= Babek (ballet) =

Babek (Babək) is a heroic Spartacus-like ballet in two acts, based on the story of the people’s liberation struggle against Abbasid Caliphate under the leadership of Babak Khorramdin. Akshin Alizadeh composed the music and the prominent Azeri choreographers of the Soviet era Rafiga Akhundova and Maksud Mamedov choreographed the ballet for Azerbaijan State Academic Opera and Ballet Theater (National Ballet of Azerbaijan) in 1986.

==Story==

The ballet creation narrates the story of the brave Iranian national hero, Babak Khorramdin, who in the 9th century led the rebellion against foreign occupying forces and local feudal lords in Iran. Babak succeeded Javidan, a rebel who had led the resistance during many years. On his deathbed, Javidan declares Babak as his successor and the one who would lead the resistance against the foreign occupation.

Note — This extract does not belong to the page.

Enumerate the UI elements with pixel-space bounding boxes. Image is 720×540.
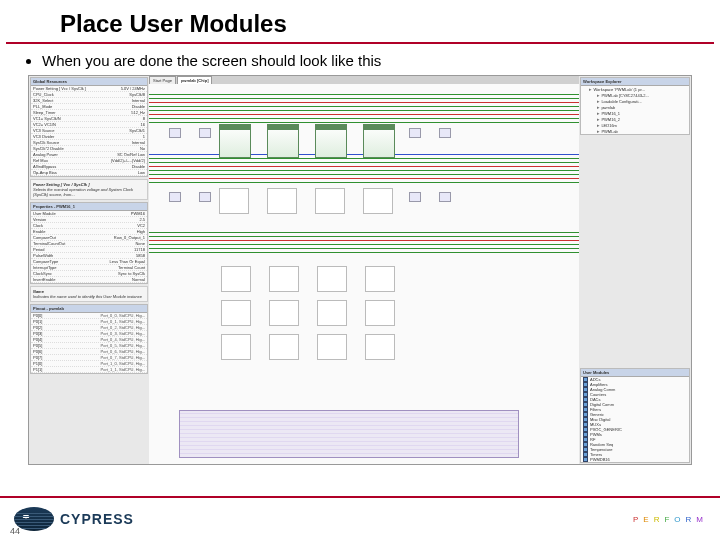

For more than twenty-two years, Babak bravely fought the Arab invaders from his remote castle in the mountains of northwestern Iran and inflicted heavy casualties on the army of the Abbasid Caliphate. Finally he was betrayed by Afshin and captured by the army of the Caliph. Babak was brutally executed but his legend lives until today.

==World premiere==

Created for the National Ballet of Azerbaijan, the ballet was staged in Baku at V.I. Lenin Palace (now Heydar Aliyev Palace) on 20 May 1986. The principal role of the ballet was performed by Vitaliy Akhundov, winner of the Grand Soviet Ballet Contest. Four performances were staged at the V.I. Lenin Palace and later the ballet was included in the repertoire of the national ballet at Azerbaijan State Academic Opera and Ballet Theater.

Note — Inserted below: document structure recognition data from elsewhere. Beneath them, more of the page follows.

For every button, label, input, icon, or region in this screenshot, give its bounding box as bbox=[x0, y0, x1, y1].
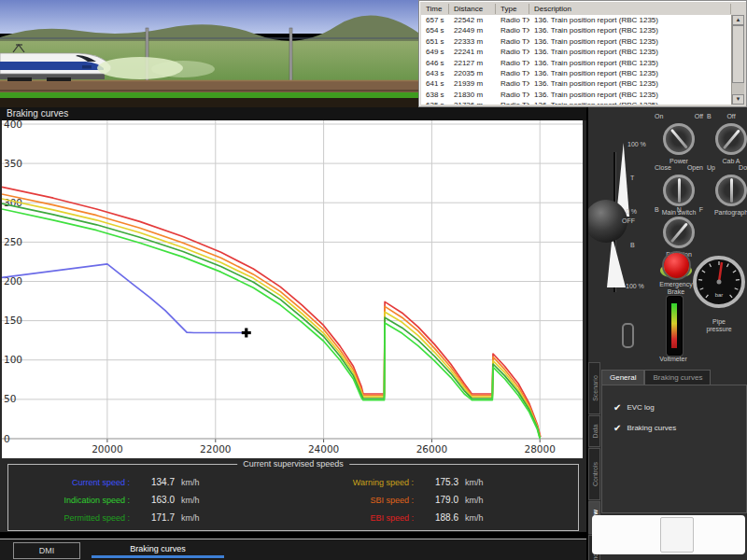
log-cell: 635 s bbox=[421, 100, 449, 105]
panel-scrollbar-thumb[interactable] bbox=[660, 517, 694, 553]
pantograph-knob[interactable] bbox=[715, 175, 747, 206]
voltmeter-caption: Voltmeter bbox=[641, 356, 706, 363]
emergency-brake-button[interactable] bbox=[664, 253, 689, 278]
speeds-right: Warning speed :175.3km/hSBI speed :179.0… bbox=[294, 473, 574, 526]
log-col-type[interactable]: Type bbox=[496, 4, 529, 14]
indicator-pill-icon bbox=[622, 323, 634, 348]
log-col-description[interactable]: Description bbox=[529, 4, 731, 14]
speed-unit: km/h bbox=[175, 513, 212, 523]
catenary-pole bbox=[289, 28, 292, 82]
checkbox-label: Braking curves bbox=[627, 424, 676, 432]
log-cell: Radio TX bbox=[496, 100, 529, 105]
log-cell: 136. Train position report (RBC 1235) bbox=[529, 36, 731, 47]
tab-general[interactable]: General bbox=[601, 370, 644, 385]
knob-position-label: Up bbox=[707, 164, 715, 173]
knob-caption: Cab A bbox=[705, 158, 747, 164]
speed-unit: km/h bbox=[175, 496, 212, 505]
speed-value: 171.7 bbox=[130, 512, 175, 523]
svg-text:400: 400 bbox=[4, 120, 22, 130]
braking-curves-window: Braking curves 2000022000240002600028000… bbox=[0, 107, 586, 532]
log-scrollbar[interactable]: ▲ ▼ bbox=[731, 15, 744, 105]
log-cell: Radio TX bbox=[496, 90, 529, 100]
log-col-time[interactable]: Time bbox=[421, 4, 449, 14]
tab-braking-curves[interactable]: Braking curves bbox=[92, 541, 224, 558]
scene-graphic bbox=[0, 0, 418, 107]
speeds-panel: Current supervised speeds Current speed … bbox=[7, 464, 579, 531]
scroll-down-icon[interactable]: ▼ bbox=[732, 94, 744, 105]
speed-row: Warning speed :175.3km/h bbox=[294, 473, 574, 491]
log-cell: 654 s bbox=[421, 25, 449, 35]
log-cell: 22035 m bbox=[449, 68, 496, 78]
log-cell: 651 s bbox=[421, 36, 449, 47]
lever-label: 0 % bbox=[626, 208, 637, 215]
panel-scrollbar[interactable] bbox=[592, 515, 745, 554]
window-title-bar[interactable]: Braking curves bbox=[0, 107, 586, 120]
cab-knob[interactable] bbox=[715, 123, 747, 155]
tab-braking-curves-panel[interactable]: Braking curves bbox=[644, 370, 711, 385]
speed-value: 188.6 bbox=[414, 512, 458, 523]
side-tab-scenario[interactable]: Scenario bbox=[588, 362, 600, 414]
knob-position-label: Close bbox=[655, 164, 671, 173]
speed-row: Current speed :134.7km/h bbox=[10, 473, 290, 491]
scroll-up-icon[interactable]: ▲ bbox=[732, 15, 744, 25]
scrollbar-thumb[interactable] bbox=[732, 25, 744, 83]
svg-text:24000: 24000 bbox=[308, 443, 339, 455]
log-row[interactable]: 635 s21736 mRadio TX136. Train position … bbox=[421, 100, 731, 105]
pantograph-knob-block: Up Down Pantograph bbox=[705, 164, 747, 216]
side-tab-controls[interactable]: Controls bbox=[588, 448, 600, 500]
knob-position-label: Open bbox=[687, 164, 703, 173]
svg-text:22000: 22000 bbox=[200, 443, 231, 455]
svg-text:150: 150 bbox=[4, 315, 22, 326]
log-row[interactable]: 651 s22333 mRadio TX136. Train position … bbox=[421, 36, 731, 47]
log-header: Time Distance Type Description bbox=[421, 3, 731, 15]
control-panel: 100 % T 0 % OFF B 100 % On Off Power B O… bbox=[586, 107, 747, 560]
svg-text:100: 100 bbox=[4, 354, 22, 365]
log-cell: Radio TX bbox=[496, 36, 529, 47]
speed-row: EBI speed :188.6km/h bbox=[294, 509, 574, 526]
knob-position-label: Down bbox=[739, 164, 747, 173]
speed-value: 134.7 bbox=[130, 477, 175, 487]
lever-label: 100 % bbox=[626, 283, 644, 289]
braking-curves-chart: 2000022000240002600028000050100150200250… bbox=[2, 120, 583, 458]
svg-text:0: 0 bbox=[4, 433, 10, 444]
log-row[interactable]: 646 s22127 mRadio TX136. Train position … bbox=[421, 58, 731, 68]
log-cell: 136. Train position report (RBC 1235) bbox=[529, 58, 731, 68]
exhaust-cloud bbox=[151, 61, 215, 77]
side-tab-label: Controls bbox=[591, 462, 598, 486]
direction-knob[interactable] bbox=[663, 217, 695, 248]
log-row[interactable]: 649 s22241 mRadio TX136. Train position … bbox=[421, 47, 731, 57]
log-cell: Radio TX bbox=[496, 47, 529, 57]
active-tab-underline bbox=[92, 555, 224, 558]
log-row[interactable]: 638 s21830 mRadio TX136. Train position … bbox=[421, 90, 731, 100]
log-row[interactable]: 641 s21939 mRadio TX136. Train position … bbox=[421, 78, 731, 89]
speed-label: Current speed : bbox=[10, 478, 130, 487]
bottom-tab-bar: DMI Braking curves bbox=[0, 539, 586, 560]
side-tab-data[interactable]: Data bbox=[588, 415, 600, 448]
log-col-distance[interactable]: Distance bbox=[449, 4, 496, 14]
braking-curves-checkbox[interactable]: ✔ Braking curves bbox=[613, 423, 676, 433]
log-row[interactable]: 657 s22542 mRadio TX136. Train position … bbox=[421, 15, 731, 25]
speed-value: 175.3 bbox=[414, 477, 458, 487]
lever-label: 100 % bbox=[627, 141, 646, 147]
log-cell: 21736 m bbox=[449, 100, 496, 105]
lever-label: T bbox=[630, 175, 634, 181]
knob-position-label: F bbox=[699, 206, 703, 215]
event-log-window: Time Distance Type Description 657 s2254… bbox=[418, 0, 747, 107]
svg-text:250: 250 bbox=[4, 236, 22, 247]
simulator-root: Time Distance Type Description 657 s2254… bbox=[0, 0, 747, 560]
power-knob[interactable] bbox=[663, 123, 695, 155]
log-row[interactable]: 643 s22035 mRadio TX136. Train position … bbox=[421, 68, 731, 78]
tab-dmi[interactable]: DMI bbox=[13, 542, 80, 559]
knob-position-label: B bbox=[655, 206, 659, 215]
cab-knob-block: B Off A Cab A bbox=[705, 113, 747, 164]
log-cell: 22333 m bbox=[449, 36, 496, 47]
grass-strip bbox=[0, 92, 418, 98]
log-row[interactable]: 654 s22449 mRadio TX136. Train position … bbox=[421, 25, 731, 35]
log-cell: 136. Train position report (RBC 1235) bbox=[529, 68, 731, 78]
log-cell: Radio TX bbox=[496, 58, 529, 68]
main-switch-knob[interactable] bbox=[663, 175, 695, 206]
log-cell: 21939 m bbox=[449, 78, 496, 89]
log-cell: 657 s bbox=[421, 15, 449, 25]
svg-text:26000: 26000 bbox=[416, 443, 447, 455]
evc-log-checkbox[interactable]: ✔ EVC log bbox=[613, 402, 655, 413]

==Presentation in the West==

A series of performances followed the world premiere in Baku during 1986. After a successful season during the same year, the ballet fell into oblivion and was never re-staged in Azerbaijan. Nima Kiann, the founder and artistic director of Les Ballets Persans discovered the forgotten ballet and invited the choreographers to revive the ballet in order to be included in the world premiere production of the newly established Les Ballets Persans in Sweden. Thus, Babek was introduced for the first time in the West and for a European audience sixteen years after its world premiere in Baku. Staging of Babek in Stockholm was also the first presentation of the art form of Azerbaijanian ballet outside the country after the fall of the Soviet Union.

==Legacy==

The expressing and colorful music of Babek is one of Azerbaijan's musical compositions best representing the genre of historical and epic music. The composer, Akshin Alizadeh, has mentioned Babek as the composition he was born and living for to create:

"Babek" is my whole life. I applied much effort into this ballet. When I was working on this ballet, I felt myself like a gladiator. I wrote this composition during the course of 10 years.